Source code for tollan.utils.dict

"""Dictionary and nested container utilities.

This module provides utilities for working with dictionaries and nested
container structures (dicts and lists), including recursive updates,
flattening/unflattening, and container manipulation.
"""

from __future__ import annotations

import collections.abc
import itertools
import re
from dataclasses import dataclass
from enum import Enum
from typing import TYPE_CHECKING, Any

if TYPE_CHECKING:
    from collections.abc import Mapping, MutableMapping, MutableSequence

__all__ = [
    "add_to_dict",
    "dict_from_flat_dict",
    "dict_from_regex_match",
    "dict_product",
    "dict_to_flat_dict",
    "rupdate",
]


MT = collections.abc.MutableMapping
ST = collections.abc.MutableSequence


class ListOperation(Enum):
    """List update operations for rupdate DSL."""

    UPDATE = "update"  # Update existing item at index
    SLICE = "slice"  # Slice-based modification


@dataclass(frozen=True)
class ListDSL:
    """Parsed list DSL command.

    DSL Syntax:
        Integer keys (0, 1, -1)    -> Update value at index
        "[start:stop:step]"        -> Replace slice with new values
        "[:]"                      -> Replace entire list
        "[]"                       -> Extend list at end (special case)

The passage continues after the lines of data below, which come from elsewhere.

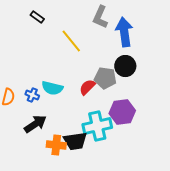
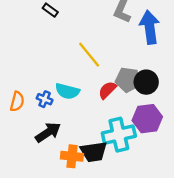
yellow line: (71, 41) -> (89, 55), moved
black circle: (125, 66) -> (146, 82), moved

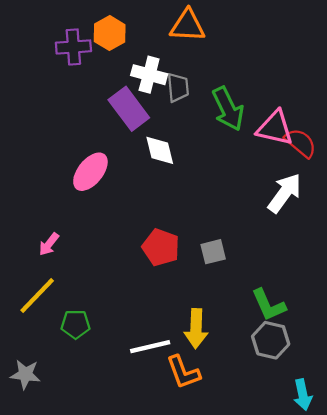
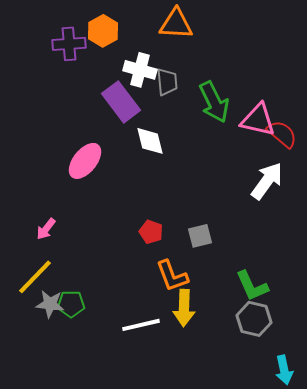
red pentagon: (161, 247) -> (151, 232), size x0.7
orange L-shape: (183, 372) -> (172, 276), moved
gray star: (25, 374) -> (50, 304), moved

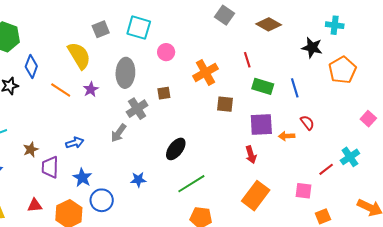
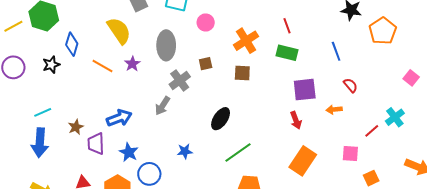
green rectangle: (263, 86) -> (287, 53), moved
brown square: (225, 104) -> (242, 73), moved
orange arrow: (287, 136) -> (334, 110), moved
blue arrow: (75, 143) -> (119, 118), size x1.4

    Python list natively supports slice-based modification:
        a = [1, 2, 3]
        a[:0] = [0]      # a is [0, 1, 2, 3] (prepend)
        a[1:3] = []      # Delete elements at [1:3]
        a[2:2] = [10]    # Insert at position 2

    Examples
    --------
    >>> ListDSL.parse("[:]")  # doctest: +NORMALIZE_WHITESPACE
    ListDSL(operation=<ListOperation.SLICE: 'slice'>,
            slice_obj=slice(None, None, None), index=None)
    >>> ListDSL.parse("[:0]")  # doctest: +NORMALIZE_WHITESPACE
    ListDSL(operation=<ListOperation.SLICE: 'slice'>,
            slice_obj=slice(None, 0, None), index=None)
    >>> ListDSL.parse("[1:3]")  # doctest: +NORMALIZE_WHITESPACE
    ListDSL(operation=<ListOperation.SLICE: 'slice'>,
            slice_obj=slice(1, 3, None), index=None)
    >>> ListDSL.parse("[]")
    ListDSL(operation=<ListOperation.SLICE: 'slice'>, slice_obj=None, index=None)
    """

    # Pattern for DSL: [start:stop:step], [], [N], [-N]
    # Matches: [N], [-N], [N:M], [:M], [N:], [:], [N:M:S], []
    _PATTERN = re.compile(
        r"^\[(?:(?P<index>-?\d+)|(?P<start>-?\d*):(?P<stop>-?\d*)?(?::(?P<step>-?\d*))?)?\]$",
    )

    operation: ListOperation
    slice_obj: slice | None = None  # None means extend at end ([])
    index: int | None = None  # For UPDATE operation

    @classmethod
    def parse(cls, key_str: str | int) -> ListDSL | None:
        """Parse DSL pattern or integer index from key string.

        Handles:
        - Slice notation: '[:]', '[:0]', '[N:M]', '[N:M:S]'
        - Append: '[]'
        - Integer indices: '[0]', '[1]', '[-1]' (bracket-wrapped)
        - Plain integers: '0', '1', '-1', 0, 1, -1

        Parameters
        ----------
        key_str : str | int
            Key string or integer to parse

        Returns
        -------
        ListDSL | None
            Parsed DSL command, or None if not recognized

        Raises
        ------
        ValueError
            If DSL pattern is invalid
        """
        # Convert to string for consistent processing
        key_str = str(key_str)

        # Try matching bracket patterns first
        match = cls._PATTERN.match(key_str)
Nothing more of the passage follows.